**Exercise directions**
Every line of the records below that has the word "Termik" should be copied.

╭─ Information given

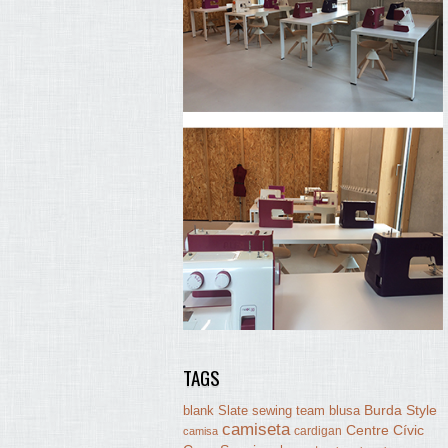
TAGS
Burda Style
blank Slate sewing team
blusa
camiseta
Centre Cívic
cardigan
camisa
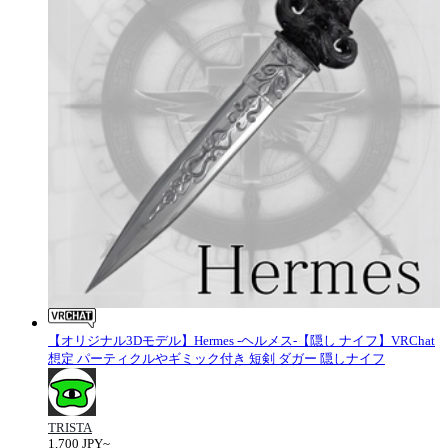
【オリジナル3Dモデル】Hermes -ヘルメス-【隠し ナイフ】VRChat
想定 パーティクルやギミック付き 短剣 ダガー 隠しナイフ
TRISTA
1,700 JPY~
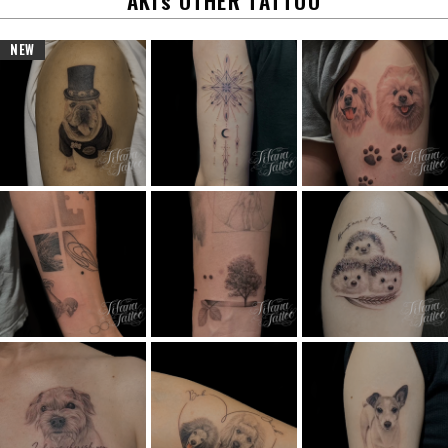
AKI's OTHER TATTOO
NEW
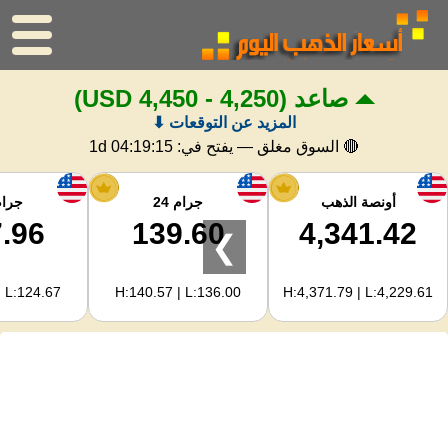
صاعد
(4,250 - 4,450 USD)
الرئيسية
المزيد عن التوقعات ⬇
سعر الذهب
🔴 السوق مغلق — يفتح في:
1d 04:19:14
اسعار الفضه
أونصة الذهب
جرام 24
جرام 
.96
139.60
4,341.42
❯
حاسبة الذهب
| L:124.67
H:140.57 | L:136.00
H:4,371.79 | L:4,229.61
لمشرفي المواقع
توقعات أسعار الذهب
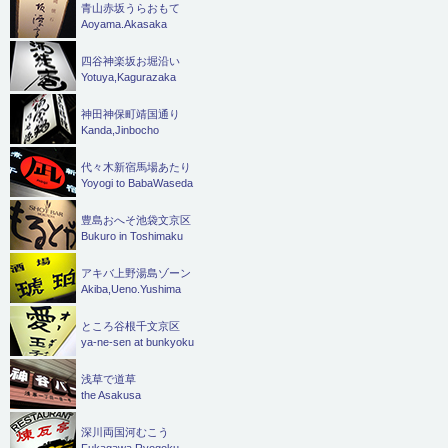
青山赤坂うらおもて
Aoyama.Akasaka
四谷神楽坂お堀沿い
Yotuya,Kagurazaka
神田神保町靖国通り
Kanda,Jinbocho
代々木新宿馬場あたり
Yoyogi to BabaWaseda
豊島おへそ池袋文京区
Bukuro in Toshimaku
アキバ上野湯島ゾーン
Akiba,Ueno.Yushima
ところ谷根千文京区
ya-ne-sen at bunkyoku
浅草で道草
the Asakusa
深川両国河むこう
Fukagawa,Ryogoku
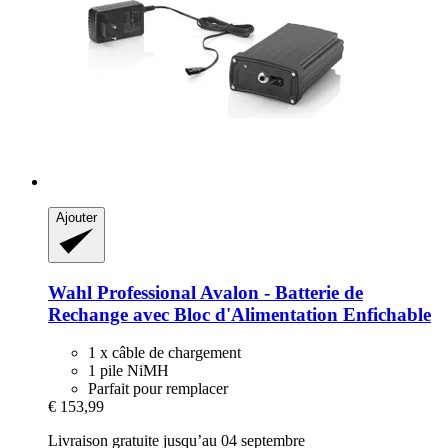
Ajouter
Wahl Professional
Avalon -​ Batterie de
Rechange avec Bloc d'Alimentation Enfichable
1 x câble de chargement
1 pile NiMH
Parfait pour remplacer
€ 153,99
Livraison gratuite jusqu’au 04 septembre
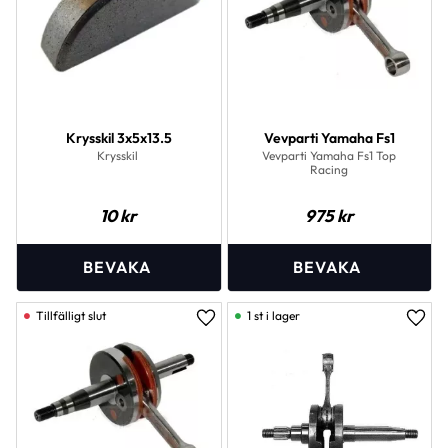
Krysskil 3x5x13.5
Vevparti Yamaha Fs1
Krysskil
Vevparti Yamaha Fs1 Top
Racing
10
kr
975
kr
1 st i lager
Lägg till i favoriter
Lägg 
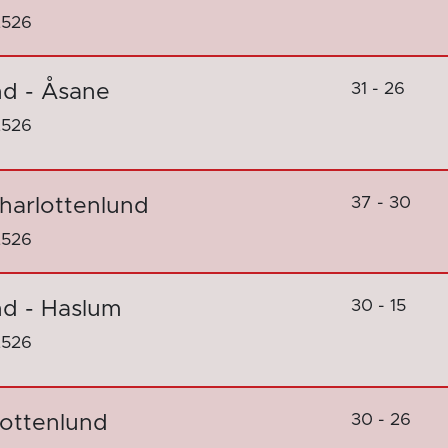
2526
31 - 26
nd - Åsane
2526
37 - 30
Charlottenlund
2526
30 - 15
nd - Haslum
2526
30 - 26
lottenlund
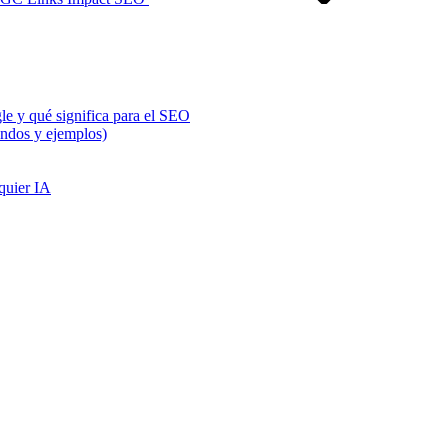
e y qué significa para el SEO
ndos y ejemplos)
quier IA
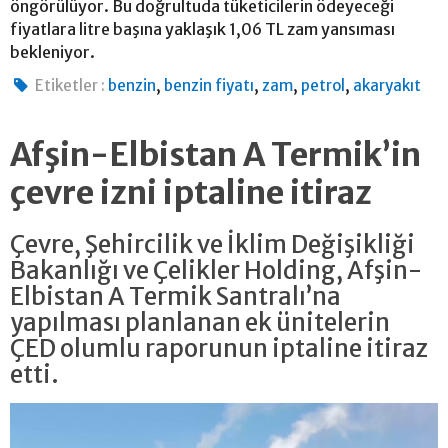
öngörülüyor. Bu doğrultuda tüketicilerin ödeyeceği
fiyatlara litre başına yaklaşık 1,06 TL zam yansıması
bekleniyor.
,
,
,
,
Etiketler :
benzin
benzin fiyatı
zam
petrol
akaryakıt
Afşin-Elbistan A Termik’in
çevre izni iptaline itiraz
Çevre, Şehircilik ve İklim Değişikliği
Bakanlığı ve Çelikler Holding, Afşin-
Elbistan A Termik Santralı’na
yapılması planlanan ek ünitelerin
ÇED olumlu raporunun iptaline itiraz
etti.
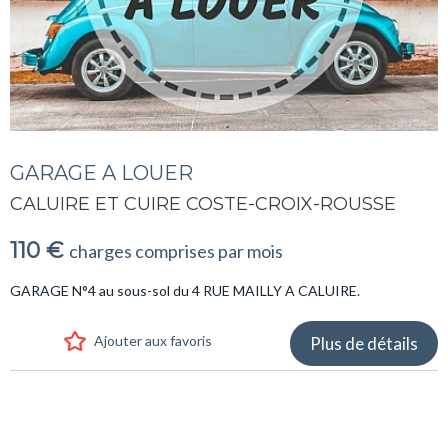
GARAGE A LOUER
CALUIRE ET CUIRE COSTE-CROIX-ROUSSE
110 €
charges comprises par mois
GARAGE N°4 au sous-sol du 4 RUE MAILLY A CALUIRE.
Ajouter aux favoris
Plus de détails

╰─

**Answer for the task**
Afşin-Elbistan A Termik’in
Elbistan A Termik Santralı’na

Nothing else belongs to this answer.